In the year prior to examination, 244 individuals (4%) had one or more COPD exacerbations and 85 (1%) had their most recent exacerbation within two months of the examination date. In the first year of follow up, 129 participants had frequent COPD exacerbations (defined as two or more episodes).

Odds ratios for having frequent exacerbations in the first year of follow-up were 1.2, 1.7, and 3.7, respectively, for those with one, two and three elevated biomarkers, compared to those with no high biomarkers (trend: P=2 × 10−5), results of a multivariate-adjusted analysis revealed.

“The number of individuals with frequent exacerbations increased stepwise according to groups of inflammatory biomarkers,” the researchers wrote.
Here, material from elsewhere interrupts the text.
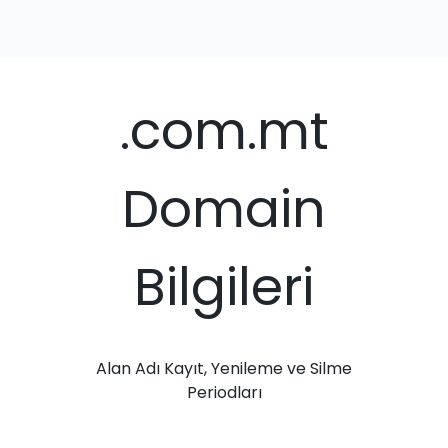
.com.mt
Domain
Bilgileri
Alan Adı Kayıt, Yenileme ve Silme
Periodları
The number of COPD exacerbations in relation to biomarker presence was as follows:

  • No elevated biomarkers (N=3,293) — 9 per 1,000 person years (95% CI: 6.6-13)
  • One elevated biomarker (N=1,831) — 17 per 1,000 person years (95% CI: 12-25)
  • Two elevated biomarkers (N=1,066) — 32 per 1,000 person years (95% CI: 24-46)
  • Three elevated biomarkers (N=384) — 81 per 1,000 person years (95% CI: 59-120)

At maximum follow-up, the corresponding hazard ratios were 1.4, 1.6 and 2.5 (trend: P = 1 × 10−8). For those with milder COPD and those with no history of exacerbations, the relative risks were consistent.

“Further investigation is needed to determine the clinical value of these biomarkers for risk stratification,” the researchers wrote.


  1. Thomson M et al. JAMA. 2013;309(22):2353-2361.